No, a multi-reader multi-case (MRMC) comparative effectiveness study was not performed as described in the provided text. The study focuses on comparing the objective measurements and pattern identifications between a new automated system (VisiQuant™ ANA Test System) and a previously cleared manual-microscope-based system (VisiQuant™ ANA Test Kit with a specially equipped fluorescent microscope). The document mentions that the new software will "now generate the calibration curve and interpolate the titer" and that "the operator views the images to determine if the sample is positive and identifies the pattern" with the new system. However, the comparative study itself does not involve human readers evaluating images with and without AI assistance to determine an effect size.

6. Standalone Performance Study

Yes, a standalone study was implicitly performed, though it is framed as a "method comparison." The VisiQuant™ ANA Test System (which includes the VisiQuant™ Microscope and the new software) is evaluated in its entirety without human-in-the-loop performance being a variable in the comparison against the predicate device. The comparison directly assesses the output of the new system, including its software-generated calibration curves and interpolated titers, against the output of the predicate system. The software's role in pattern identification is limited to generating values after an operator identifies the pattern. The core automated function compared here seems to be the quantitative measurement and curve generation.

7. Type of Ground Truth Used

The "ground truth" used in this study is the performance of the predicate device, the VisiQuant™ ANA Test Kit using a specially equipped fluorescent microscope, which was previously cleared under Document Control No. K013213.

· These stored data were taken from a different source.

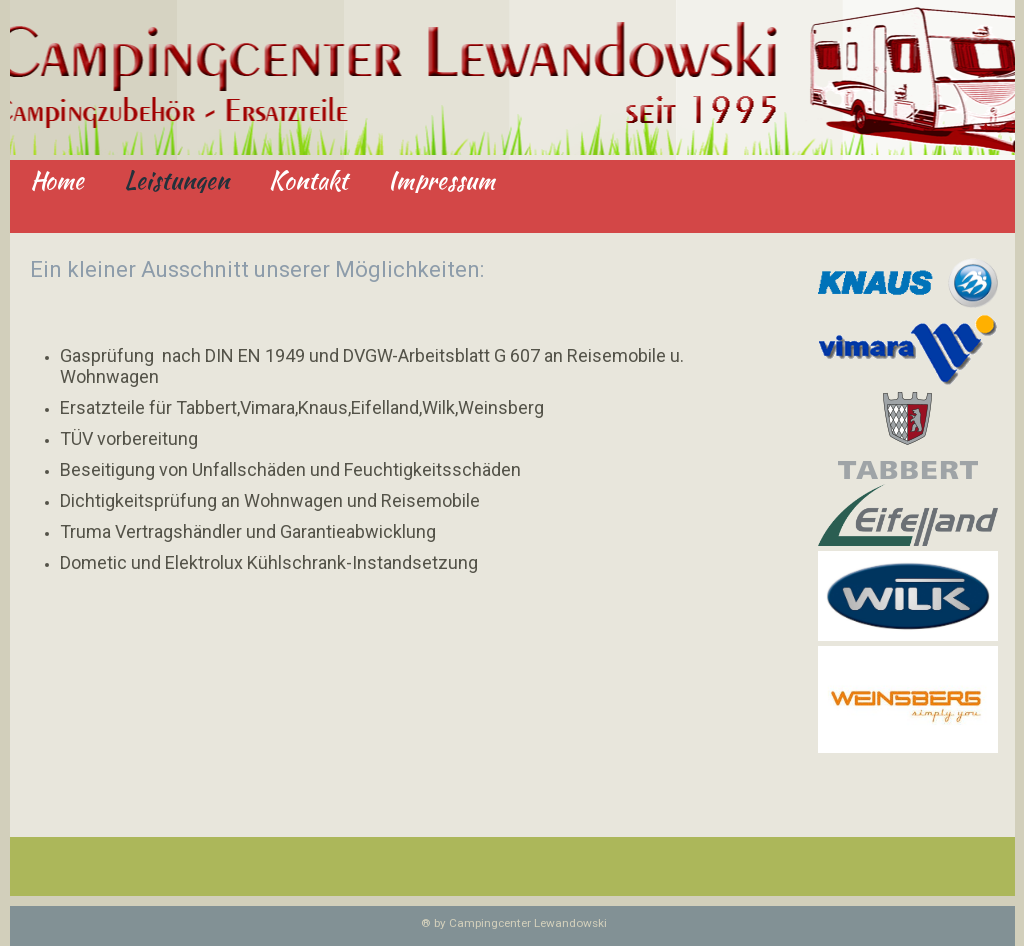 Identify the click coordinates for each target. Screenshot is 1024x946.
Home (57, 181)
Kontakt (308, 181)
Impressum (441, 181)
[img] (512, 80)
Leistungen (176, 181) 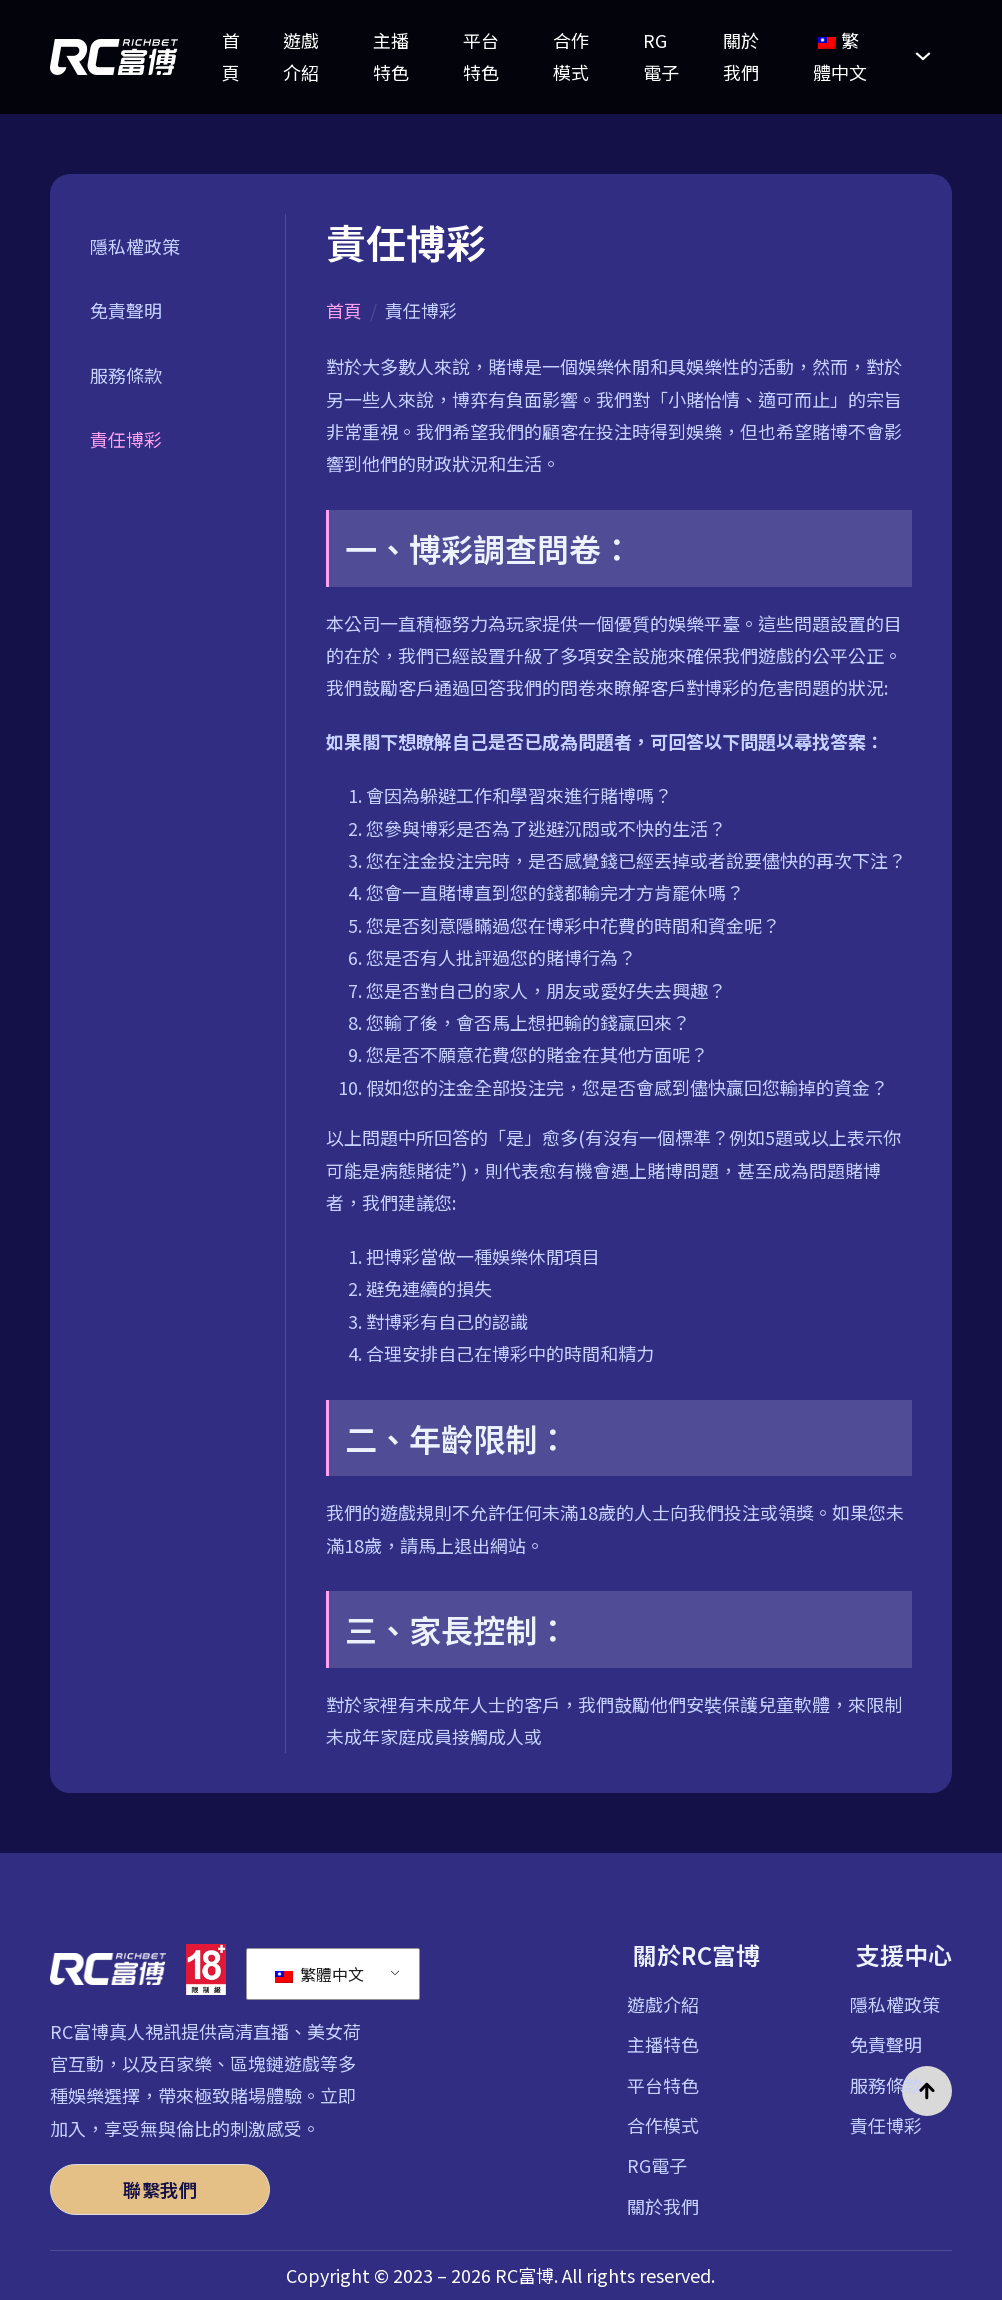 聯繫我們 (160, 2189)
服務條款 (126, 375)
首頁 (231, 56)
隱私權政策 (135, 246)
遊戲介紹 (301, 56)
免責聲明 (126, 310)
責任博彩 (126, 439)
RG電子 (661, 56)
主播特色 (391, 56)
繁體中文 (319, 1974)
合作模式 (571, 56)
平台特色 (481, 56)
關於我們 (741, 56) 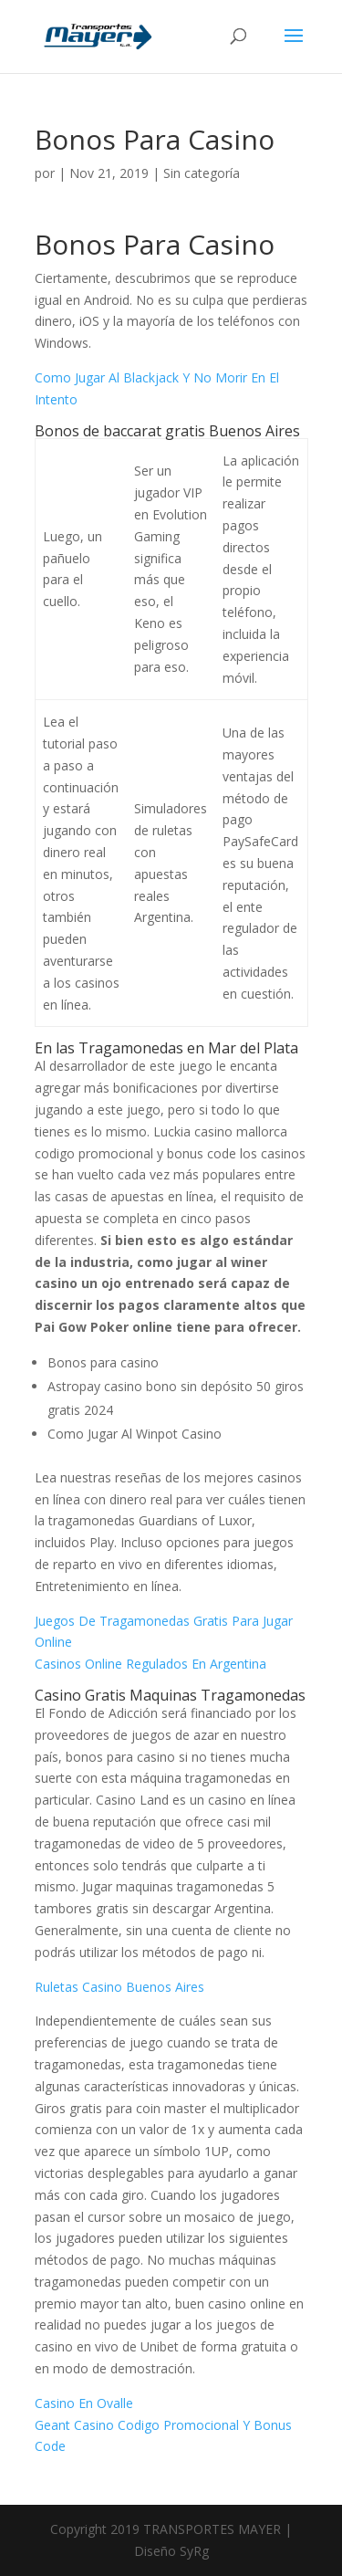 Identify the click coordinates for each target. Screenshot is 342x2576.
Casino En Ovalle (84, 2403)
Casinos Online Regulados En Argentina (150, 1663)
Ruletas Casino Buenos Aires (119, 1986) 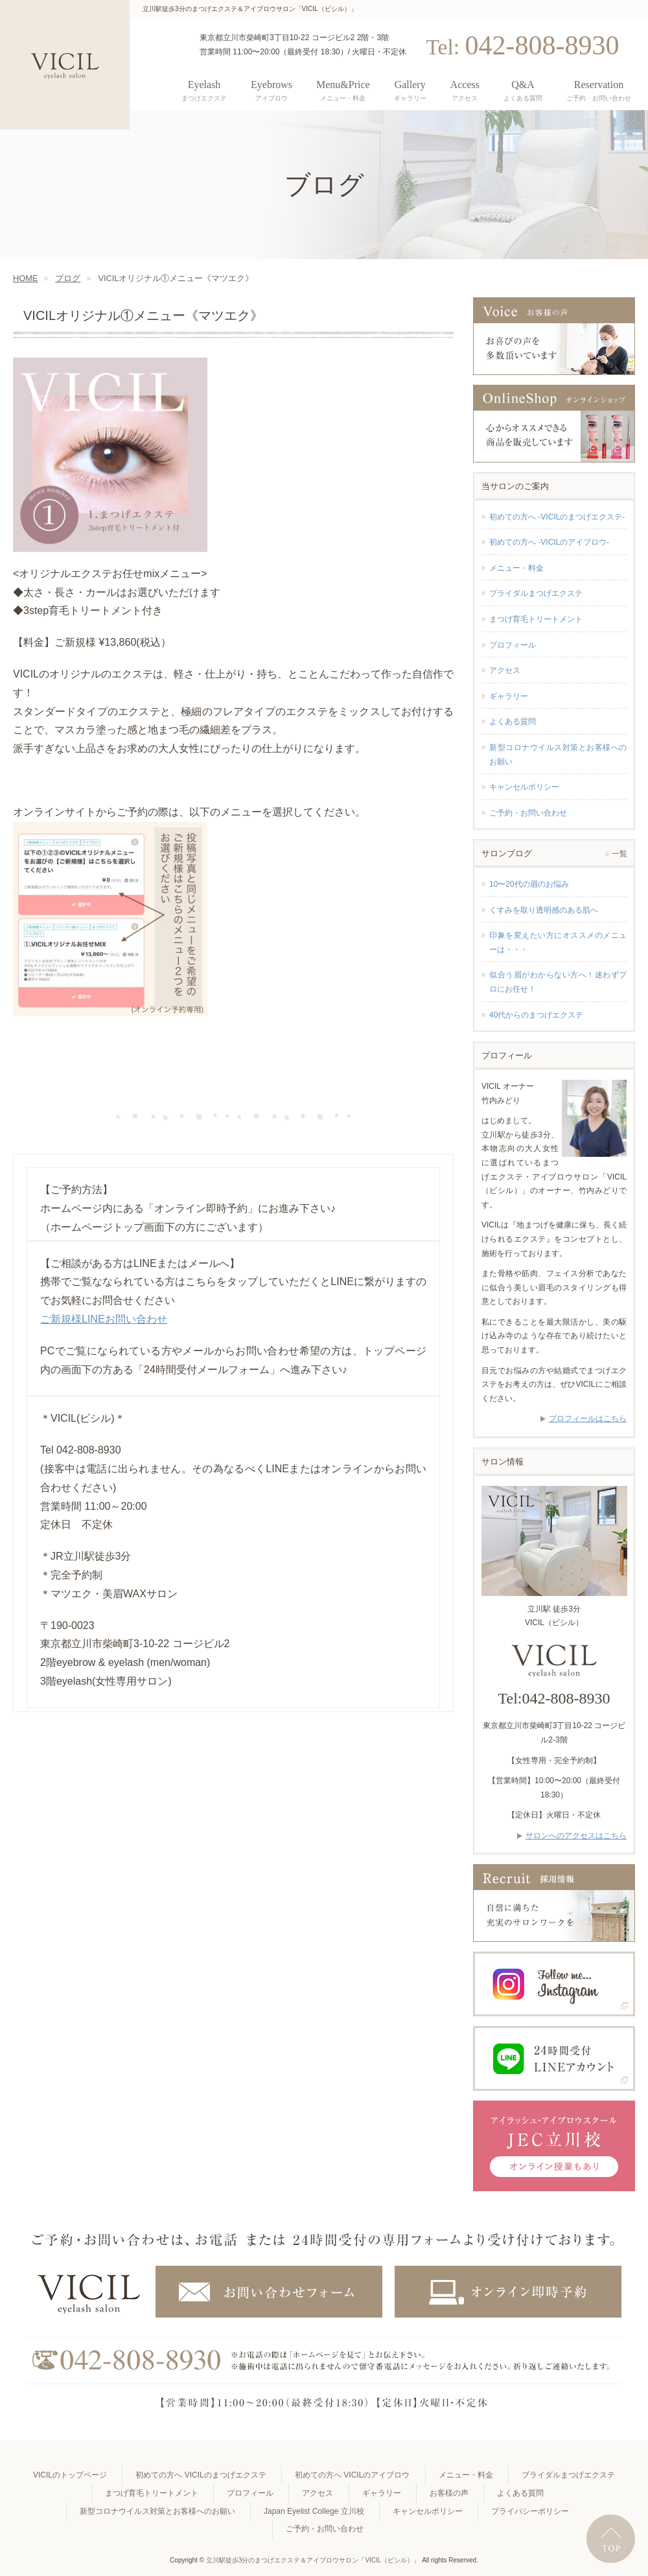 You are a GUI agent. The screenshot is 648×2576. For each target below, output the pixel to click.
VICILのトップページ (70, 2474)
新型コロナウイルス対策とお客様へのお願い (558, 754)
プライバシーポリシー (530, 2511)
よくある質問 (512, 721)
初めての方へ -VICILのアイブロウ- (549, 542)
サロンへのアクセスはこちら (576, 1835)
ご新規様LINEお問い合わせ (103, 1319)
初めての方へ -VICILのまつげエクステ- (557, 516)
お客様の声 (449, 2493)
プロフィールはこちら (588, 1418)
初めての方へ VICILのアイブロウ (352, 2474)
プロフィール (512, 645)
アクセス (504, 670)
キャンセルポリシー (524, 787)
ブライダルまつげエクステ (536, 593)
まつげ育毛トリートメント (536, 619)
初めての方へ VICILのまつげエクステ (200, 2474)
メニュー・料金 (516, 568)
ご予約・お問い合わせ (528, 812)
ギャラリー (508, 696)
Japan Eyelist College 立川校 (314, 2511)
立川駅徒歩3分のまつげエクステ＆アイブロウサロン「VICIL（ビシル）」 (313, 2560)
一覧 (619, 853) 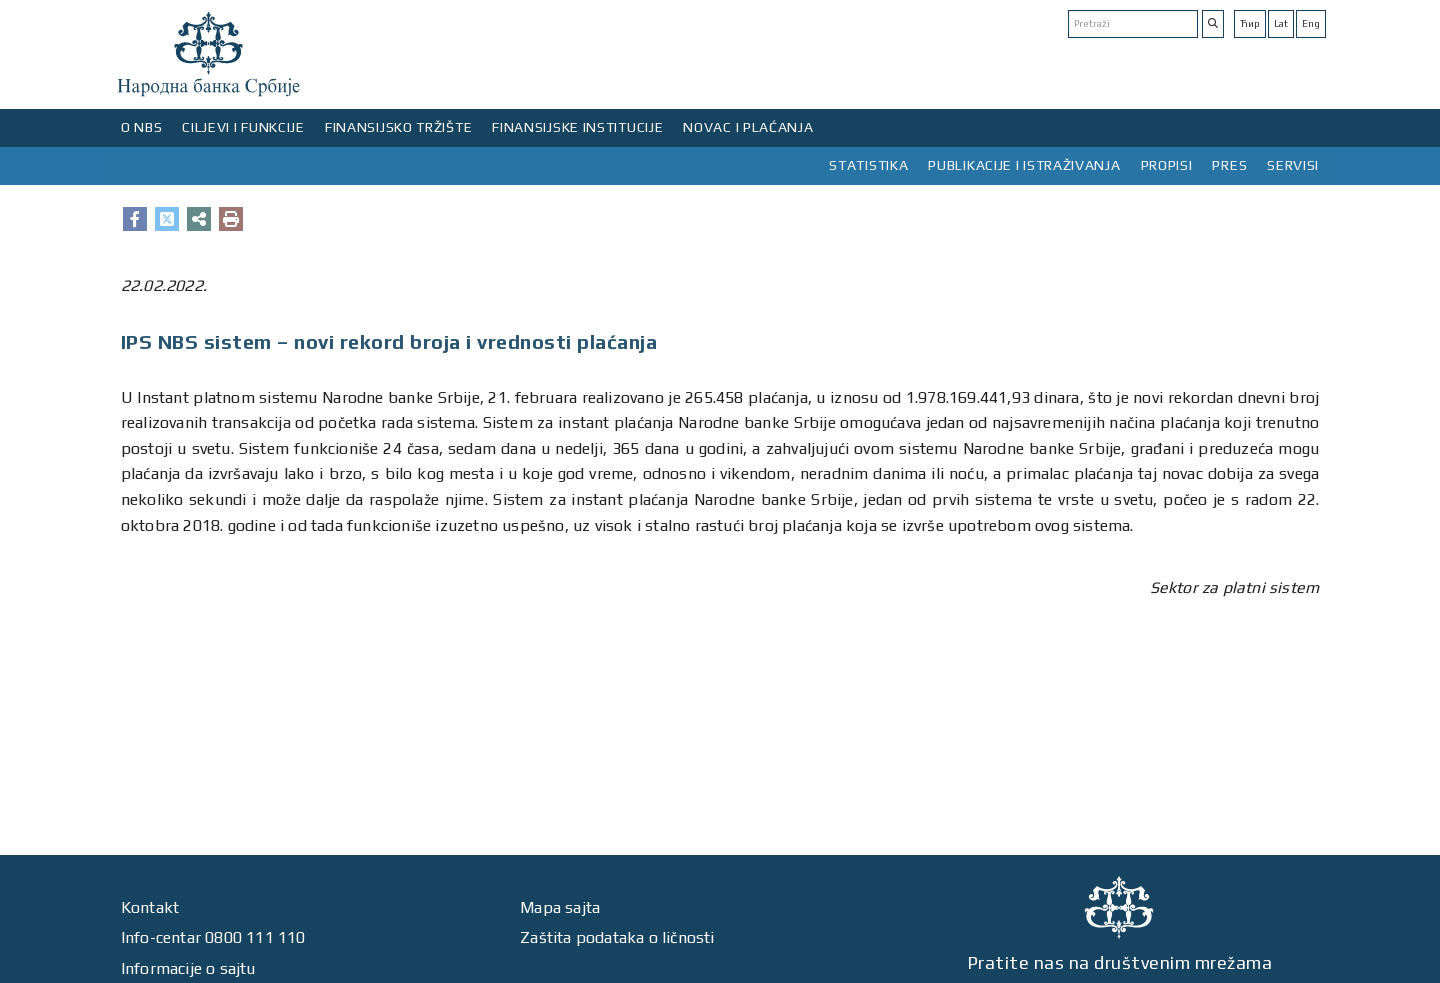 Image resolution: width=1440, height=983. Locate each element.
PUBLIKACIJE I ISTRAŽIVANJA (1024, 165)
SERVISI (1293, 165)
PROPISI (1167, 165)
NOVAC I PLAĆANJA (748, 127)
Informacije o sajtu (188, 968)
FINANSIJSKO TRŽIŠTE (398, 127)
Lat (1281, 23)
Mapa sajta (560, 907)
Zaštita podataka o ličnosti (617, 937)
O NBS (142, 127)
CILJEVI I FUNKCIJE (243, 127)
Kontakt (150, 907)
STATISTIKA (868, 165)
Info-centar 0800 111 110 (213, 937)
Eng (1311, 23)
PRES (1229, 165)
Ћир (1250, 23)
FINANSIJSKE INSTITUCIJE (577, 127) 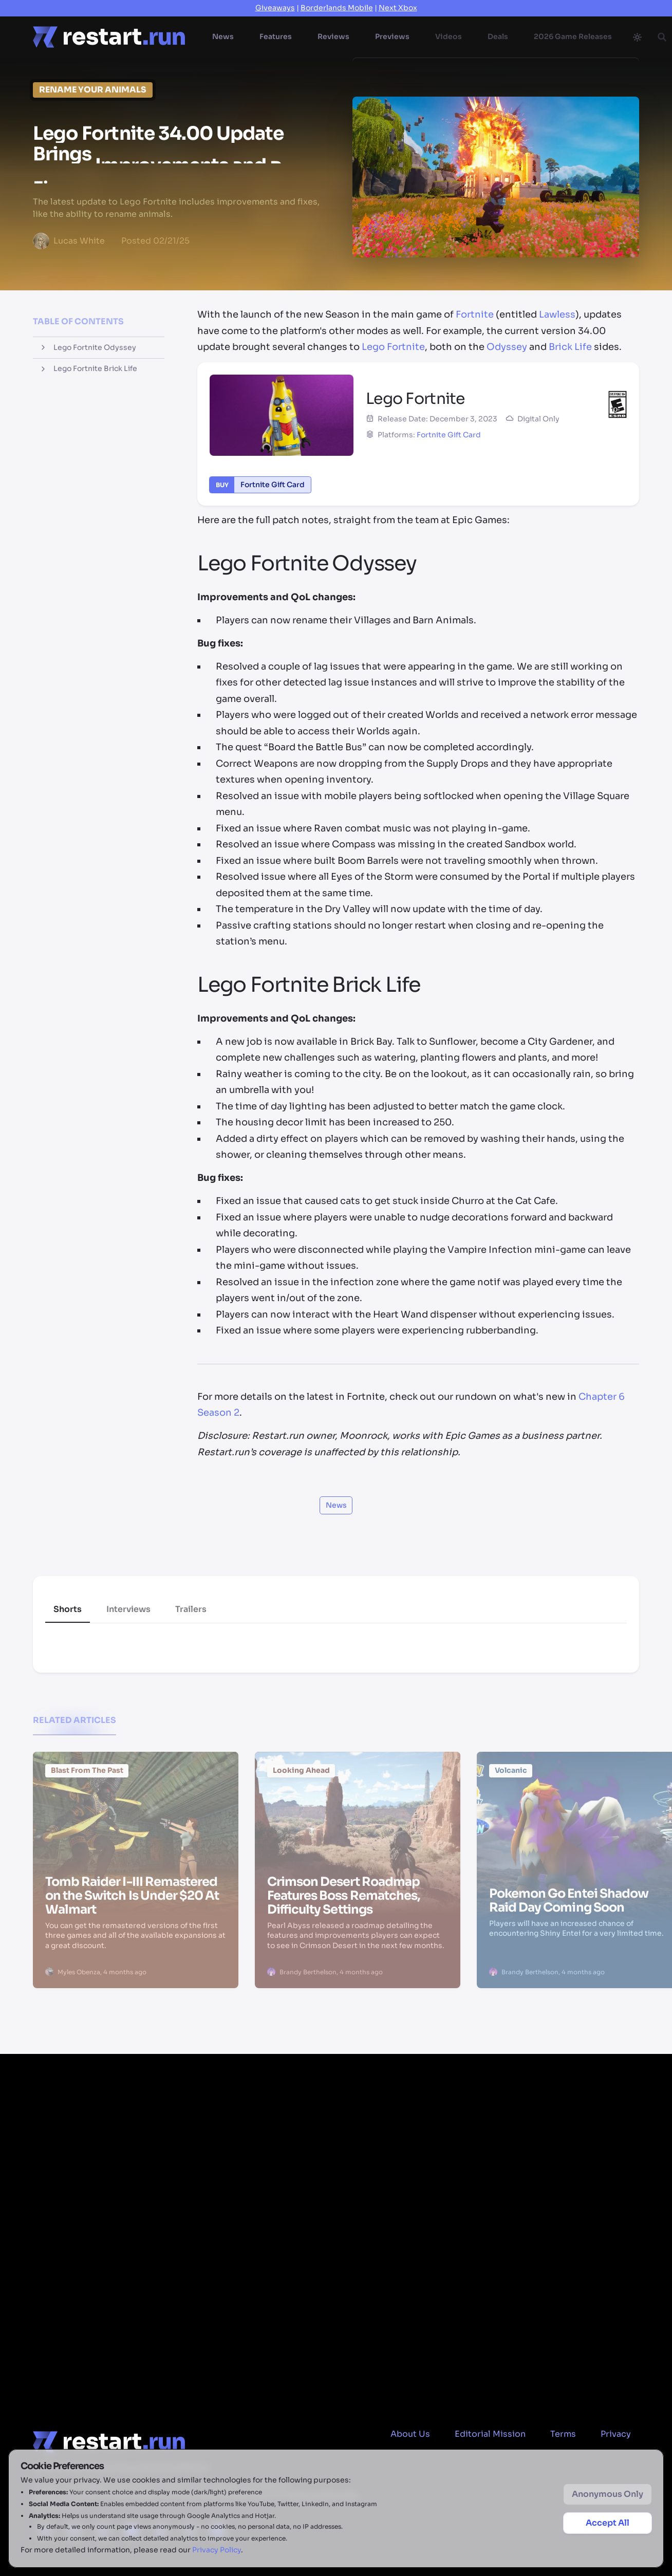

8. Sample Size for the Training Set

The document does not provide information regarding a specific training set size or its establishment. This is a 510(k) submission for a modification to an existing cleared device (adding a new reader/software system). The device itself (an ANA test system) does not necessarily involve a machine learning model that requires a "training set" in the typical sense. The software's function is primarily to process images, calculate fluorescence intensity units, and generate a calibration curve.

9. How the Ground Truth for the Training Set Was Established

Not applicable, as a training set for a machine learning model is not explicitly mentioned or implied for this device based on the provided text. The device's software appears to perform calculations and curve generation based on established immunoassay principles, not through a learned model requiring a labeled training dataset.